散らばったファイルをディスクに戻し、体はすっと部長の所に向かっていた。
「あの部長」
「ん、どうしたの? 水瀬さん」
「お、お昼一緒にどうですか?」
「あら、珍しい。いいわよ」とにっこりと承諾してくれた。
「社食でいいですか?」
「んーとどうしよっかなぁ。私午後からクライアントさん回りしないといけないのよ。良かったら外、出る?」
そしてキーボードでカタカタと打ち込んで、私にディスプレイに表示された文字を見るように視線で促した。
「浩太の事で、社内じゃ言いずらいことあるんでしょ」
なんかそのメッセージを見た時、涙が一気に零れそうになった。でもそれをぐっとこらえて。
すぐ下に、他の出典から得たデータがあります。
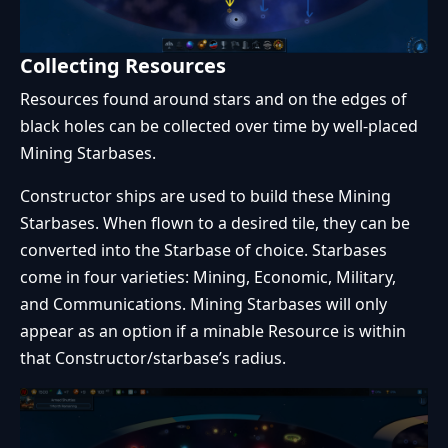
Collecting Resources
Resources found around stars and on the edges of
black holes can be collected over time by well-placed
Mining Starbases.
Constructor ships are used to build these Mining
Starbases. When flown to a desired tile, they can be
converted into the Starbase of choice. Starbases
come in four varieties: Mining, Economic, Military,
and Communications. Mining Starbases will only
appear as an option if a minable Resource is within
that Constructor/starbase’s radius.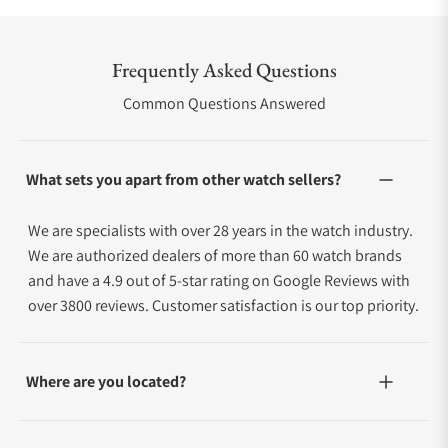
Frequently Asked Questions
Common Questions Answered
What sets you apart from other watch sellers?
We are specialists with over 28 years in the watch industry.
We are authorized dealers of more than 60 watch brands
and have a 4.9 out of 5-star rating on Google Reviews with
over 3800 reviews. Customer satisfaction is our top priority.
Where are you located?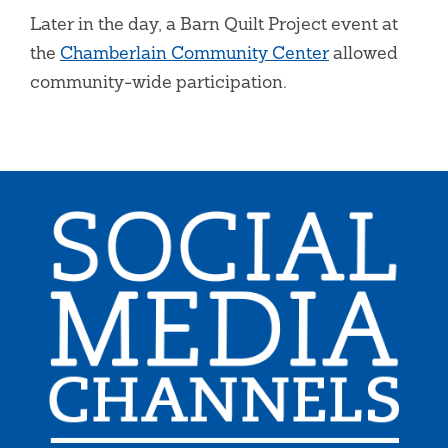
Later in the day, a Barn Quilt Project event at
the
Chamberlain Community Center
allowed
community-wide participation.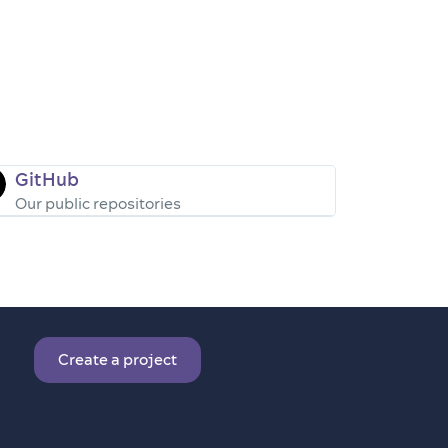
GitHub
Our public repositories
Create a project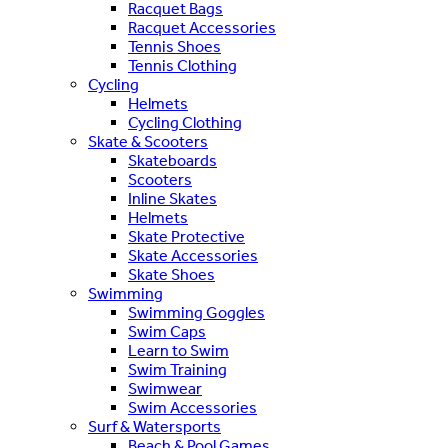
Racquet Bags
Racquet Accessories
Tennis Shoes
Tennis Clothing
Cycling
Helmets
Cycling Clothing
Skate & Scooters
Skateboards
Scooters
Inline Skates
Helmets
Skate Protective
Skate Accessories
Skate Shoes
Swimming
Swimming Goggles
Swim Caps
Learn to Swim
Swim Training
Swimwear
Swim Accessories
Surf & Watersports
Beach & Pool Games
「ありがとうございます」と言い、カバンを取りにディスクに戻った。
その時だった、先輩の所に長野さんがやってきて、先輩をオフィスの外に連れ出したのは……。
かなり渋い顔をして席を立った先輩。
長野さんと話をするときは、いつもはそんな顔はしないのに今日だけは物凄く、切迫した表情を顔全体に表していた。
そう言う長野さんの表情も、いつもとは少し違っていたような感じがする。
そして私は部長と一緒に社屋ビルの外に出た。
外の暑さが一気に私を襲う。
クラッと来そうな気を取り直して、部長と共にお店へと向かった。